The novel is praised for its enchanting, sensitive prose and its fluid depiction of consciousness, portraying illness as a transformative occasion for gratitude and grace.

This review admires Greenwell’s prose style, describing it as quiet, sensitive, and gentle, with a porous sense of time that mirrors the narrator’s shifting consciousness during illness and recovery. The seamless movement between past and present, memory and moment, evokes the natural flow of thought, making the novel a profound artistic testament to human consciousness and connection. The reviewer suggests the novel offers an imaginative 'art of living' that embraces gratitude and grace even amid suffering.


Quick quotes

    Greenwell’s prose is enchanting—quiet, sensitive, gentle.

    Within a single paragraph, Greenwell seamlessly takes us across time and around the globe.

    Maybe it wasn’t true that there were no arts of living, with L’s hand in mine it seemed that maybe there were.

The Brooklyn Rail · 2024-09-11
poetic 4.50

The novel is a masterful, poetic meditation on physical pain and mortality, capturing the isolating hospital experience during the pandemic with a profound spiritual intimacy.
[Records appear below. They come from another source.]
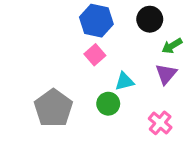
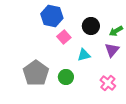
black circle: (150, 19) -> (91, 26), moved
blue hexagon: (96, 21) -> (52, 16), moved
green circle: (108, 104) -> (66, 77), moved

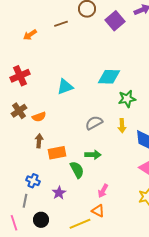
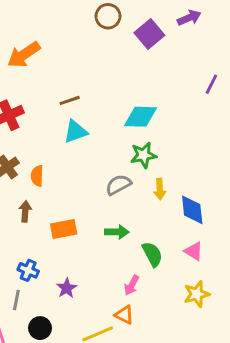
brown line: (61, 24) -> (70, 100), moved
orange arrow: (30, 35) -> (24, 55), size x1.6
green star: (127, 99) -> (143, 155), moved
orange semicircle: (39, 117) -> (37, 176), turned 112
brown arrow: (39, 141) -> (25, 211), moved
green semicircle: (77, 170) -> (152, 254), moved

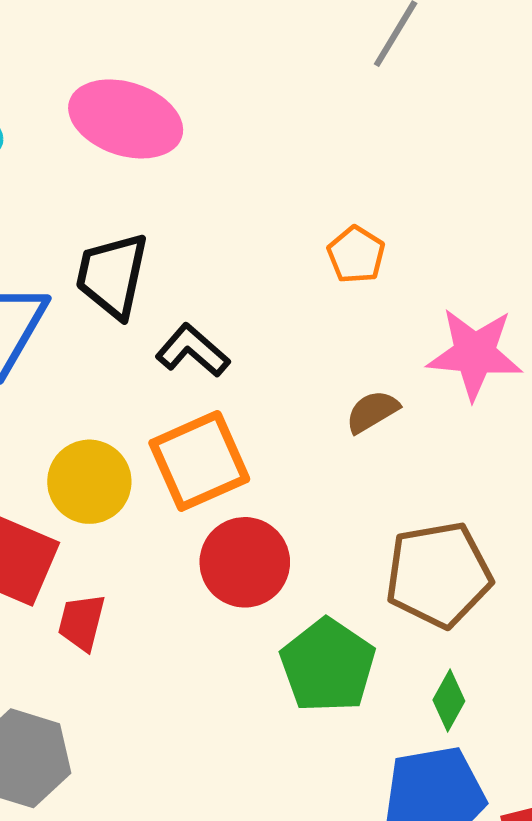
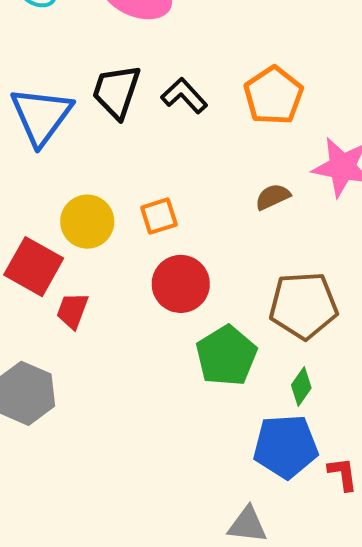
orange pentagon: (356, 255) -> (273, 96), size x1.6
black L-shape: (193, 351) -> (184, 96), moved
orange square: (199, 461) -> (159, 216), size x0.6

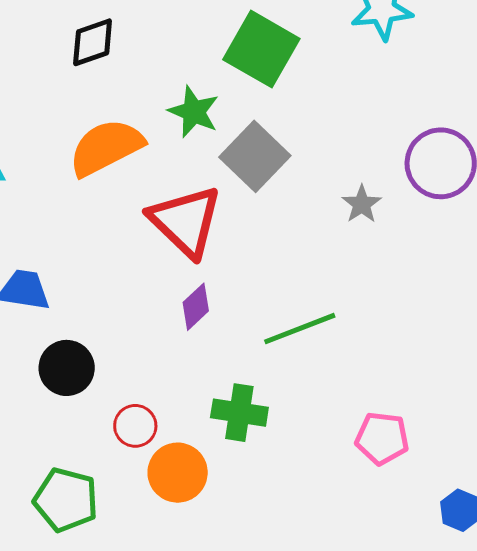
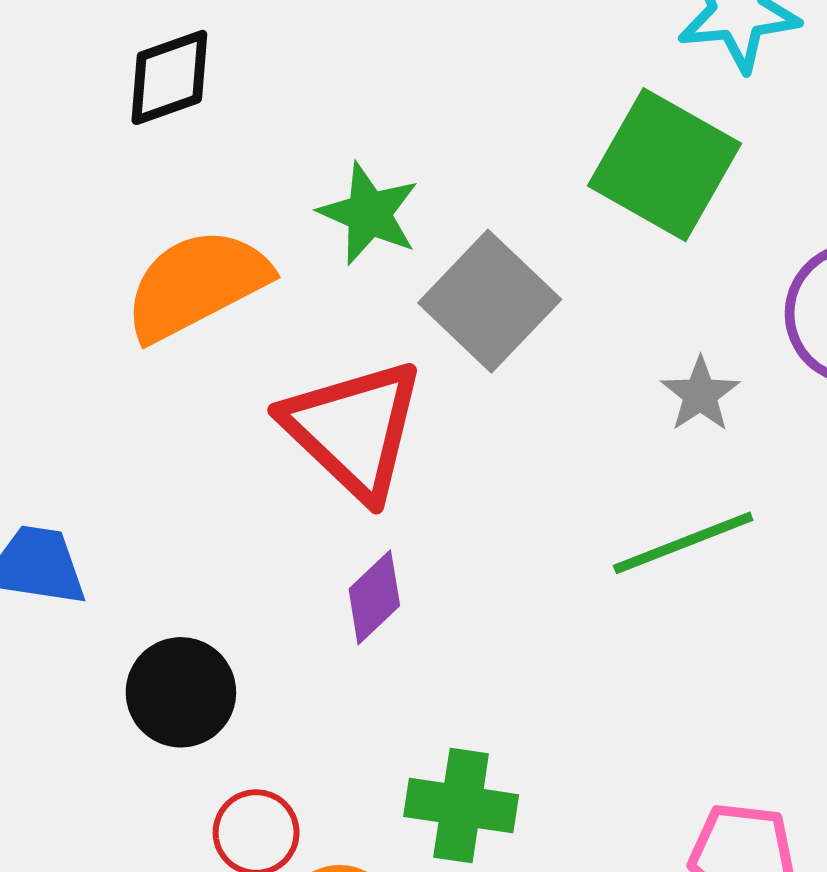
green square: (261, 49) -> (665, 165), moved
green line: (300, 329) -> (683, 543), moved
black circle: (67, 368) -> (181, 692), moved

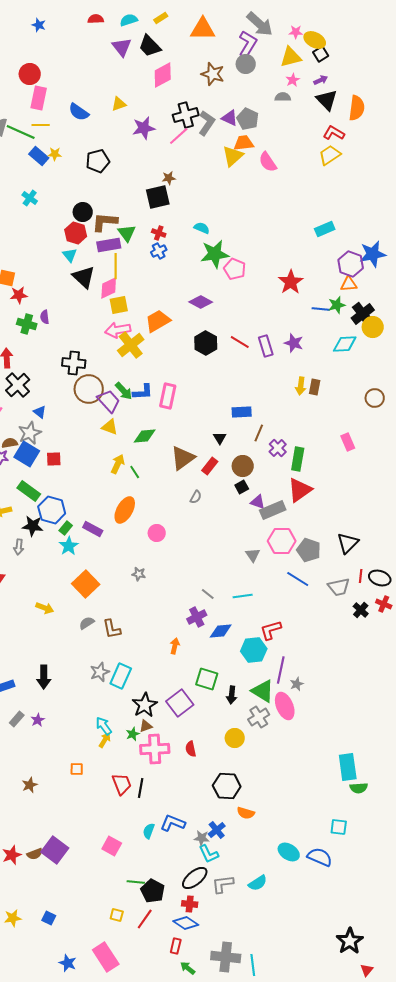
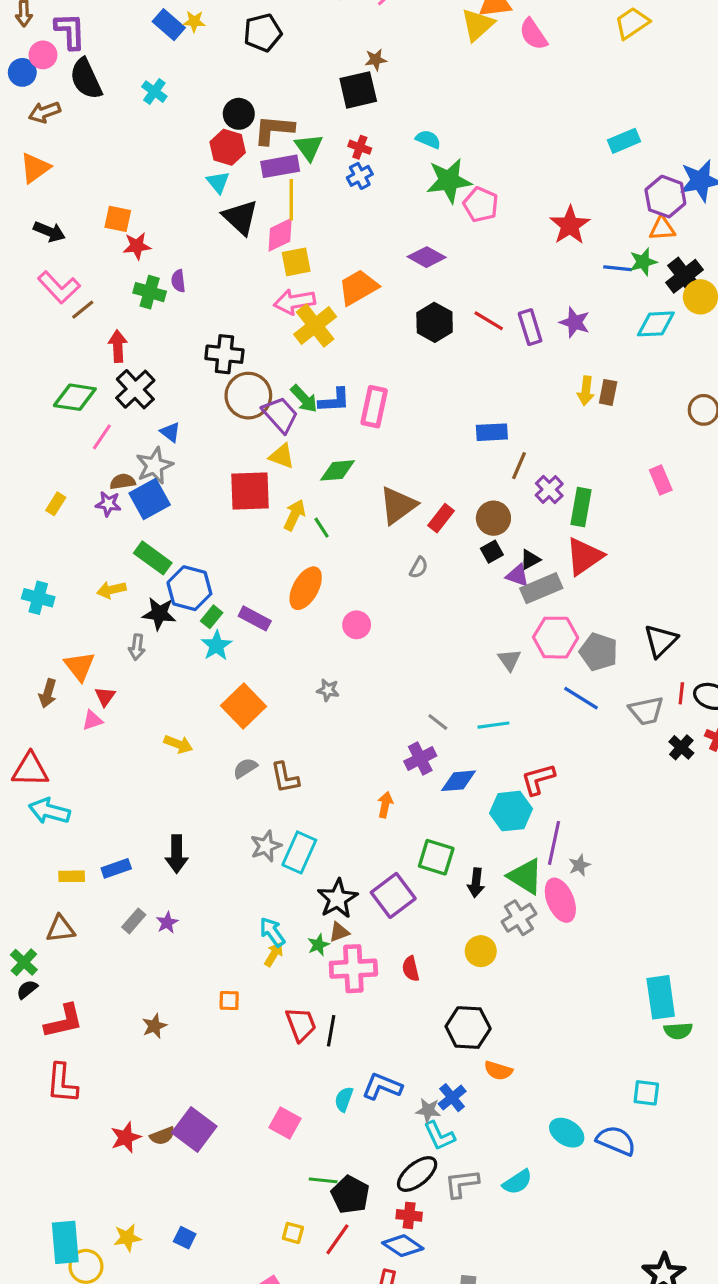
black triangle: (220, 438) -> (530, 560), moved, turned 32
blue square: (27, 454) -> (150, 499), turned 30
red square: (54, 459) -> (250, 491), moved, size x1.8

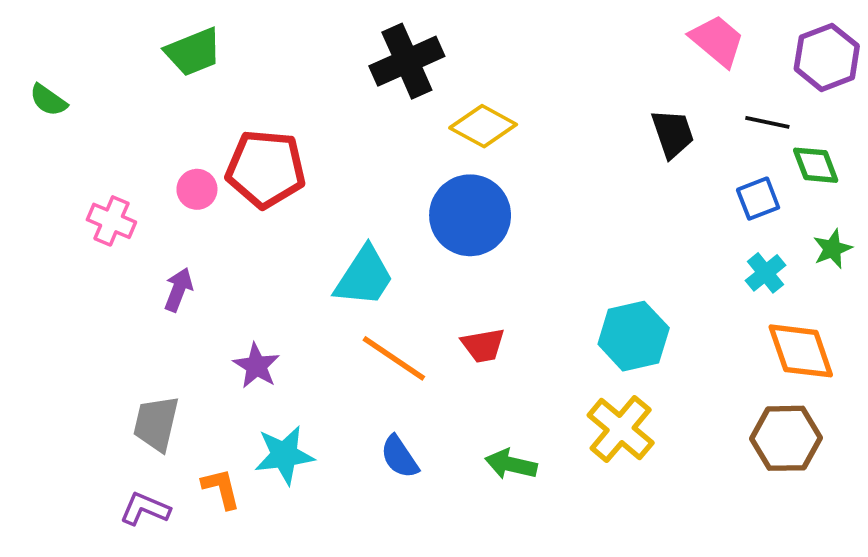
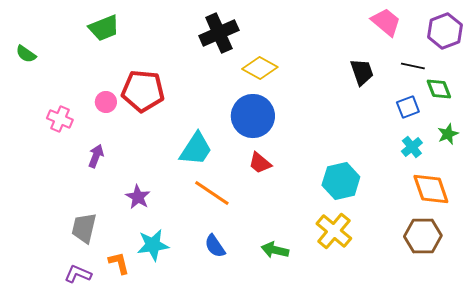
red trapezoid: (483, 345) -> (260, 163), moved, turned 50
The Brooklyn Rail praises Greenwell's stylistic mastery in portraying the narrator’s intense pain and hospital confinement as a transformative experience. The depiction of time as both compressed and expansive, alongside the narrator’s fevered reflections, creates a vivid, almost mystical atmosphere. The narrative’s attention to small details and the rhythms of hospital life evoke a deep sense of shared humanity and vulnerability. The review highlights how the novel gives voice to the physical and emotional realities of suffering, while also exploring the narrator’s fear of death and loss of creative and intimate connection. The poetic quality of the prose enhances the spiritual tone, making 'Small Rain' a striking exploration of consciousness and endurance in the face of crisis.


Quick quotes

    Physical pain is the lingua franca of this story, 'a medium of existence,' and 'a brute crushing fact, a hammer pounding meat.'

    The hospital is isolating, not only for its echoes of the first waves of the pandemic—nurse burnout among them—but also because protocols limit when L, the narrator’s beloved, can visit.

    There’s poetry in the way Greenwell describes the crinkle of medical packaging, the swirling rhythms of hospital staff.